---- Recorded data
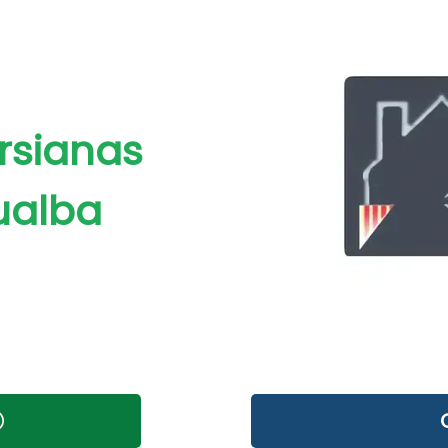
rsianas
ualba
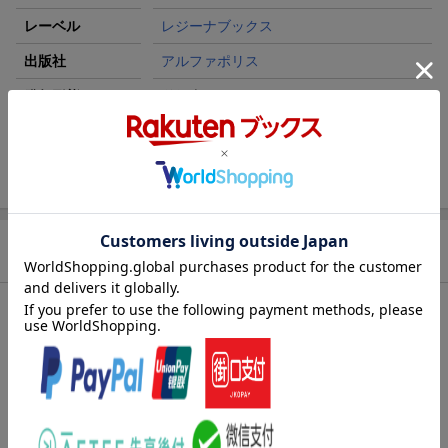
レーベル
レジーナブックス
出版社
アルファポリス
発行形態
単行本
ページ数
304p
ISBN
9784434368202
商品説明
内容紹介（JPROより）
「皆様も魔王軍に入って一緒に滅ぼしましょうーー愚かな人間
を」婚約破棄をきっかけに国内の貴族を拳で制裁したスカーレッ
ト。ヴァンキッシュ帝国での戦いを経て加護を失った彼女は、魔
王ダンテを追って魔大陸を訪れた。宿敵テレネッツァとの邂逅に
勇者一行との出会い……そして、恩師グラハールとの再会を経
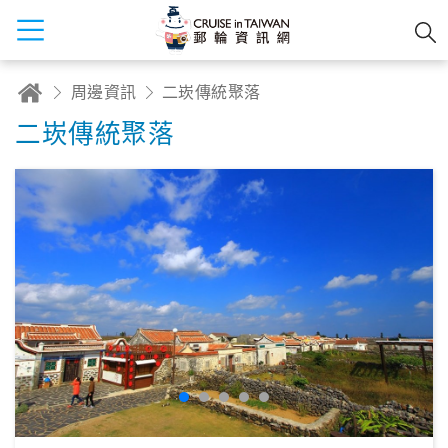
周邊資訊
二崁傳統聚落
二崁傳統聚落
--------
---- Recorded data
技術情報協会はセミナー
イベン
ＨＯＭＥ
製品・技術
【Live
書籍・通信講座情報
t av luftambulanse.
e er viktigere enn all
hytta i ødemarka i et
--------
---- Recorded data
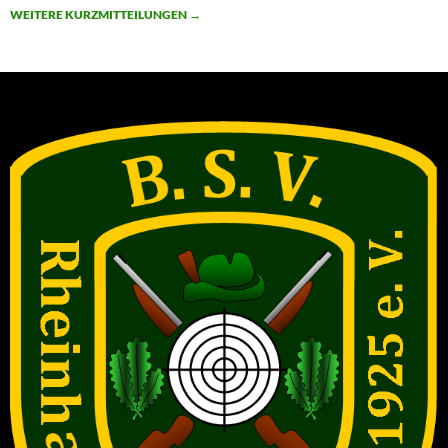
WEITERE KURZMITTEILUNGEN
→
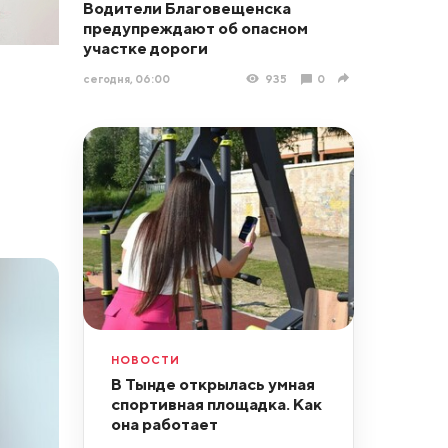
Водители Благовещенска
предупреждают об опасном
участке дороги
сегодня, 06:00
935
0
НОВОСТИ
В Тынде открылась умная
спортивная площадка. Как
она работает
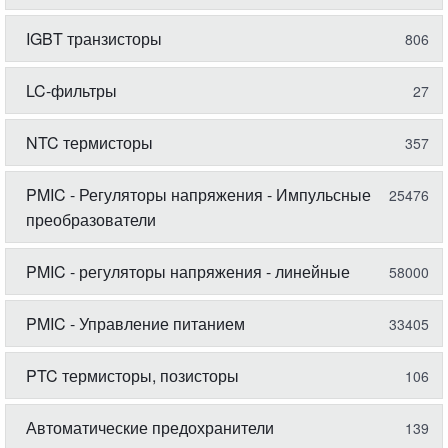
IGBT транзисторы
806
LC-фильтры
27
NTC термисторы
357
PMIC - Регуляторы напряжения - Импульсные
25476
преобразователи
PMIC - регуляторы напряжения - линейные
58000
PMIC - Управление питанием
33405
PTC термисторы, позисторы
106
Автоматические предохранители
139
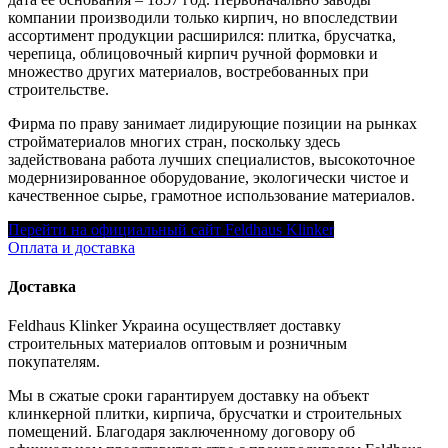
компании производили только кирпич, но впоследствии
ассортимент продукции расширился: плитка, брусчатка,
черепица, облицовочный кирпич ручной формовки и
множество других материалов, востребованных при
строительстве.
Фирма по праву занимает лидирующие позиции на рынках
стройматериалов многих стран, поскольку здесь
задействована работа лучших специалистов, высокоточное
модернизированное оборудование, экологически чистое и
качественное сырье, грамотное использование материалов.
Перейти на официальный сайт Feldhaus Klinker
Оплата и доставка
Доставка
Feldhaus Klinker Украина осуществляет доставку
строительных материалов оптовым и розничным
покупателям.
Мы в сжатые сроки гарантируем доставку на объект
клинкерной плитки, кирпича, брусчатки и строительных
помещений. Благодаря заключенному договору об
--------
| Work item |
Could you write out, exactly as they stand, only the lines above that begin at the line with "Feldhaus Klinker Украина" and stop after the line with "помещений. Благодаря заключенному договору об"?

| Response to this exercise |
Feldhaus Klinker Украина осуществляет доставку
строительных материалов оптовым и розничным
покупателям.
Мы в сжатые сроки гарантируем доставку на объект
клинкерной плитки, кирпича, брусчатки и строительных
помещений. Благодаря заключенному договору об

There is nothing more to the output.